Working with File Sizes

T-MSIS TAF data are large, and at the start of the project it can be overwhelming and technically challenging to manipulate the data. The data are already organized into more manageable year-by-state partitions, but larger states (CA, NY, TX) and larger files (Other Services) still exceed hundreds of GB, if not TB, when read into memory (the .parquet files are highly compressed and can be 1-2 orders of magnitude off of the true in memory footprint).

Below we provide some tips and worked examples that will help get a project started before data are subset to a more manageable size.

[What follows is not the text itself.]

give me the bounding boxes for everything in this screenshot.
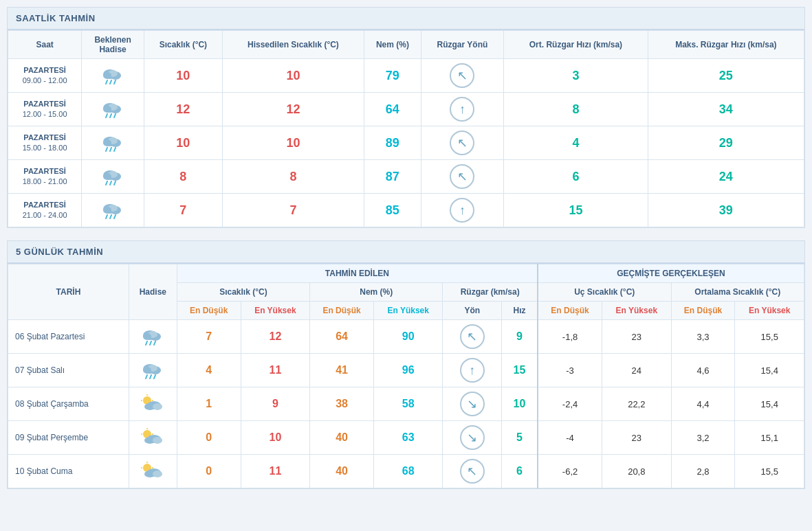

Though the examples below are in Python, similar logic applies when working in R; see the vignette for more information.

Reading Data

DataFrames

For small states and small files it's reasonable to read the entire dataset into memory. Below we read the entire California Inpatient Header file for 2020 into a pandas DataFrame, which requires ~7 GB of memory.

import pandas as pd

data_p = '/gpfs/milgram/pi/medicaid_lab/data/cms/ingested/TMSIS_taf/'
file = 'taf_inpatient_header/year=2020/state=CA/data.parquet'

df = pd.read_parquet(data_p+file)

df.info(memory_usage='deep')
#memory usage: 6.4 GB

While this can be helpful for initial exploratory analyses, once you have a better sense of the types of analyses and relevant data you should use the columns argument to read in only the relevant data. Because .parquet files are column-organized this can be done efficiently. Below we'll read in the standard important claims information (Date, ID, Member) as well as the diagnosis information (admitting diagnosis + 12 potential diagnosis columns). The result is a much smaller DataFrame that only takes up 1/4 of the previous memory requirement.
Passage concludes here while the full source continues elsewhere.